__DESCRIPTION OF THE TASK__. Copy all the records word for word, apart from any pictures.

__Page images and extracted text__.
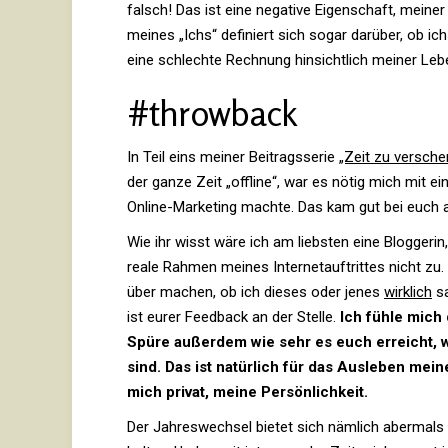
falsch! Das ist eine nega­tive Eigen­schaft, meiner
meines „Ichs“ defi­niert sich sogar dar­über, ob ich
eine schlechte Rech­nung hin­sicht­lich meiner Leb
#throw­back
In Teil eins meiner Bei­trags­serie
„Zeit zu ver­sch
der ganze Zeit „off­line“, war es nötig mich mit 
Online-Mar­ke­ting machte. Das kam gut bei euch a
Wie ihr wisst wäre ich am liebsten eine Blog­geri
reale Rahmen meines Inter­net­auf­trittes nicht 
über machen, ob ich dieses oder jenes
wirk­lich
sa
ist eurer Feed­back an der Stelle.
Ich fühle mich 
Spüre außerdem wie sehr es euch erreicht, w
sind. Das ist natür­lich für das Aus­leben mein
mich privat, meine Per­sön­lich­keit.
Der Jah­res­wechsel bietet sich näm­lich aber­mals d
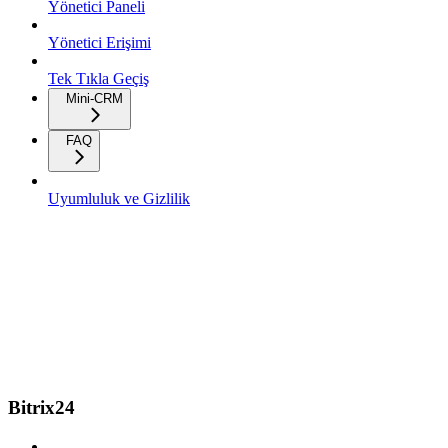
Yönetici Paneli
Yönetici Erişimi
Tek Tıkla Geçiş
Mini-CRM
FAQ
Uyumluluk ve Gizlilik
Bitrix24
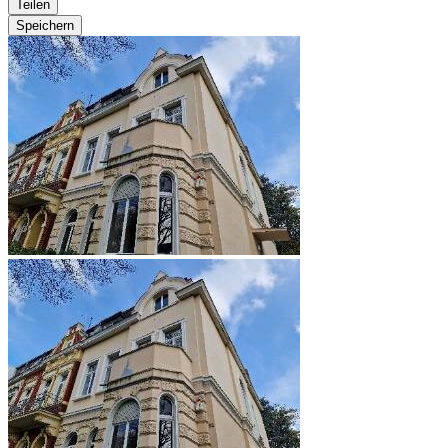
Teilen
Speichern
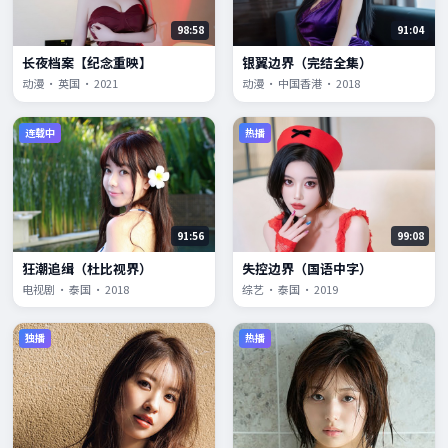
98:58
91:04
长夜档案【纪念重映】
银翼边界（完结全集）
动漫 · 英国 · 2021
动漫 · 中国香港 · 2018
连载中
热播
91:56
99:08
狂潮追缉（杜比视界）
失控边界（国语中字）
电视剧 · 泰国 · 2018
综艺 · 泰国 · 2019
独播
热播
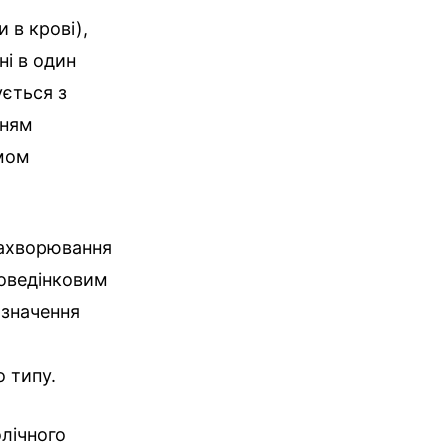
 в крові),
ні в один
ується з
нням
омом
захворювання
поведінковим
 значення
 типу.
лічного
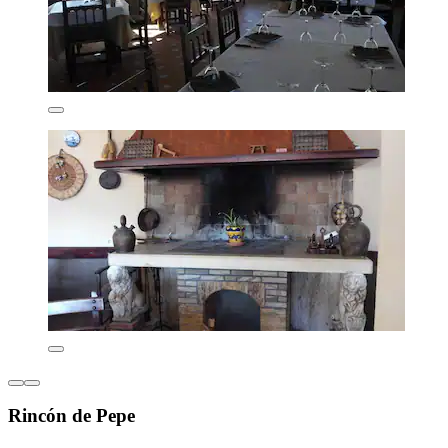
Rincón de Pepe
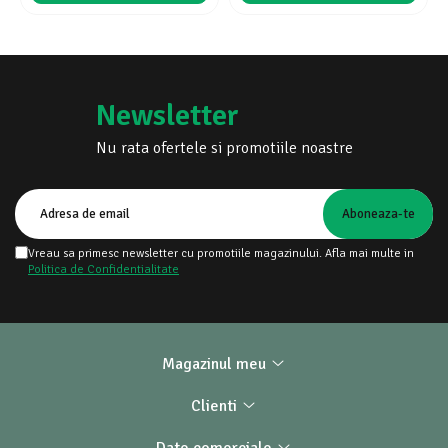
Newsletter
Nu rata ofertele si promotiile noastre
Vreau sa primesc newsletter cu promotiile magazinului. Afla mai multe in
Politica de Confidentialitate
Magazinul meu
Clienti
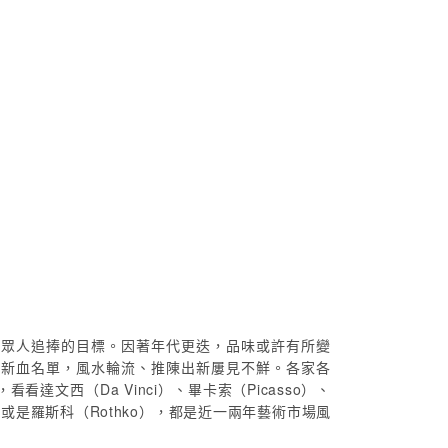
，眾人追捧的目標。因著年代更迭，品味或許有所變
的新血名單，風水輪流、推陳出新屢見不鮮。各家各
西（Da Vinci）、畢卡索（Picasso）、
ning）或是羅斯科（Rothko），都是近一兩年藝術市場風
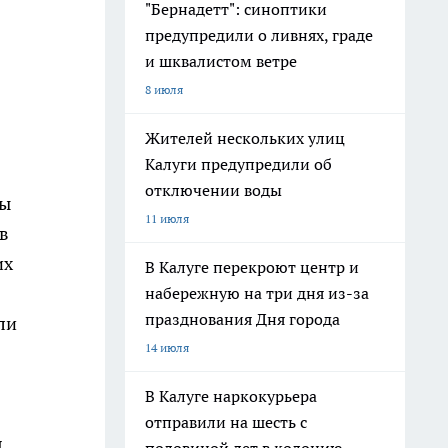
"Бернадетт": синоптики
предупредили о ливнях, граде
и шквалистом ветре
8 июля
Жителей нескольких улиц
Калуги предупредили об
отключении воды
ры
11 июля
в
их
В Калуге перекроют центр и
набережную на три дня из-за
празднования Дня города
ли
14 июля
В Калуге наркокурьера
отправили на шесть с
я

__YOUR SOLUTION__.
falsch! Das ist eine nega­tive Eigen­schaft, meiner
meines „Ichs“ defi­niert sich sogar dar­über, ob ich
eine schlechte Rech­nung hin­sicht­lich meiner Leb
#throw­back
In Teil eins meiner Bei­trags­serie
„Zeit zu ver­sch
der ganze Zeit „off­line“, war es nötig mich mit 
Online-Mar­ke­ting machte. Das kam gut bei euch a
Wie ihr wisst wäre ich am liebsten eine Blog­geri
reale Rahmen meines Inter­net­auf­trittes nicht 
über machen, ob ich dieses oder jenes
wirk­lich
sa
ist eurer Feed­back an der Stelle.
Ich fühle mich 
Spüre außerdem wie sehr es euch erreicht, w
sind. Das ist natür­lich für das Aus­leben mein
mich privat, meine Per­sön­lich­keit.
Der Jah­res­wechsel bietet sich näm­lich aber­mals d
Yönetici Paneli
Yönetici Erişimi
Tek Tıkla Geçiş
Mini-CRM
FAQ
Uyumluluk ve Gizlilik
Bitrix24
Teilen
Speichern
98:58
91:04
长夜档案【纪念重映】
银翼边界（完结全集）
动漫 · 英国 · 2021
动漫 · 中国香港 · 2018
连载中
热播
91:56
99:08
狂潮追缉（杜比视界）
失控边界（国语中字）
电视剧 · 泰国 · 2018
综艺 · 泰国 · 2019
独播
热播
 в крові),
ні в один
ується з
нням
омом
захворювання
поведінковим
 значення
 типу.
лічного
Rincón de Pepe
Newsletter
Nu rata ofertele si promotiile noastre
Vreau sa primesc newsletter cu promotiile magazinului. Afla mai multe in
Politica de Confidentialitate
Magazinul meu
Clienti
，眾人追捧的目標。因著年代更迭，品味或許有所變
的新血名單，風水輪流、推陳出新屢見不鮮。各家各
西（Da Vinci）、畢卡索（Picasso）、
ning）或是羅斯科（Rothko），都是近一兩年藝術市場風
"Бернадетт": синоптики
предупредили о ливнях, граде
и шквалистом ветре
8 июля
Жителей нескольких улиц
Калуги предупредили об
отключении воды
ры
11 июля
в
их
В Калуге перекроют центр и
набережную на три дня из-за
празднования Дня города
ли
14 июля
В Калуге наркокурьера
отправили на шесть с
я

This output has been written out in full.